[Your goal]
Check every line of the entries for "vagas", and copy the lines that hold it.

[Excerpted data]
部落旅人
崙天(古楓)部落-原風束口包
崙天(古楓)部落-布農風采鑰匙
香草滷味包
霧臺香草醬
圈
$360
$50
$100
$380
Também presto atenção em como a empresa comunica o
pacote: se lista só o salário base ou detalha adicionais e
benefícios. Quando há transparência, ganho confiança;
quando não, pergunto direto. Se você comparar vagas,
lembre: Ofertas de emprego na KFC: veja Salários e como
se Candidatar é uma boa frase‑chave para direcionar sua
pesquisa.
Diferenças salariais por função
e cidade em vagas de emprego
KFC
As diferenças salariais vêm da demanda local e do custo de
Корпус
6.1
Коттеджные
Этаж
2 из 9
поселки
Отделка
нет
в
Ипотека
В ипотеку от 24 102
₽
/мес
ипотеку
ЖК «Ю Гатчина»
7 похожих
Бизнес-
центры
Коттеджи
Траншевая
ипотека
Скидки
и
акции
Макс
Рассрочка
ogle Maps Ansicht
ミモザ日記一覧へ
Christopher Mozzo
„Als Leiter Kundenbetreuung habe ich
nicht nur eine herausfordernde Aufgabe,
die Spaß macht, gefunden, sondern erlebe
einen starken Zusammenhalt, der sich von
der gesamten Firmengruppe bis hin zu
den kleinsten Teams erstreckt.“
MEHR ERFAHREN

* * *

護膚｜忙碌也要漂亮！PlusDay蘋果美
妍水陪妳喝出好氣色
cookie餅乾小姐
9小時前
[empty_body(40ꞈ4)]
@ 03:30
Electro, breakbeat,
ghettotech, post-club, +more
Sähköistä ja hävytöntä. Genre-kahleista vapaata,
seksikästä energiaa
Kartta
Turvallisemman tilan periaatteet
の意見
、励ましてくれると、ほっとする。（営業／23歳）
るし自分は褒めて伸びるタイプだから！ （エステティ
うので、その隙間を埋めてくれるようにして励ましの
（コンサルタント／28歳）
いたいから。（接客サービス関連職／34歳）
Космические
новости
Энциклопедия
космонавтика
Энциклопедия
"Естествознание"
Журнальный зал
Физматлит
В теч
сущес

[Exercise answer]
quando não, pergunto direto. Se você comparar vagas,
e cidade em vagas de emprego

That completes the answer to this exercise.